One last point that deserves some comments, is the attacks on the "left's relativist ideology". This is a common argument used by conservative circles both in France and in the United States against the left. Arthur Goldhammer, and acute American observer of French politic believes this is actually an import from the American right, and had these harsh words for the Sarkozy government:
'And this last, pathetic attempt to borrow from the American Christian right the anathema upon "secular relativism" that Guéant pronounced yesterday before the right-wing student group Uni is similarly doomed to the failure it so richly deserves."Sarko l'Américain" seems to want to import "dogwhistle politics" from the United States. France should definitively reject this contribution of American "civilization" to the French debate. (Blog)
There is something worth pondering over the fact that this is a major fault line between conservatives and liberals in both our countries. Of course, this is the result of a backlash against the liberalism of the 1960s. It is also clear that people love holding absolute beliefs, especially in our confusing post-Cold War world. It is reassuring as it simplifies our view of the world in binary terms.
One interesting observation is that virtually all people who believe in an absolute moral system also happen to believe that their own view is the one by which moral judgement should be made. This smacks of bias and subjectivity.
While I believe by faith that there are certainly universal timeless truths - otherwise, I would not believe in God - it is a dangerous assumption to think and say that OUR truths and OUR value system are the absolute compass by which one may be judged superior to another, let alone that they are superior to others.
Besides, I have yet to see France or the United States put into practice the values they preach, even within their own borbers. (After all, didn't "le pays des droits de l'homme" -the country of human rights- sell its expertise in torture learned from the German and used in the Algerian war to the dictators of South America?)
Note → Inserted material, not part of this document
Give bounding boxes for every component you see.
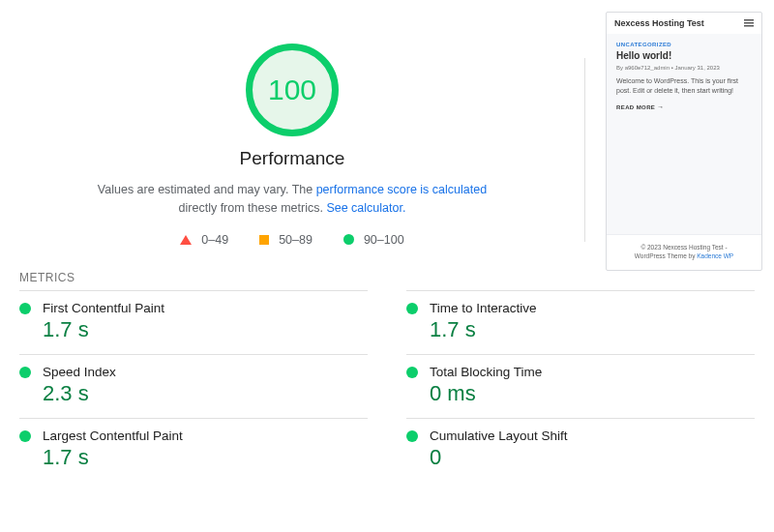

Finally, if nothing else, science has shown that our judgement and decision-making process are based on our (changing and relative) senses (called cognitive bias) and on our cultural background and upbringing.
One last updated note: last night, when Sarkozy was asked during an interview with Angela Merkel about the controversy, he dismissed the criticism as "ridiculous" and said:
“The interior minister said that a civilization ... that does not give the same place and rights to men and to women doesn’t have the same value,” he said. “It's common sense". (Le Soir)Has anyone looked at the picture of the French parliament lately? Same place to men and women.... Really?
What about non-white French? See them anywhere?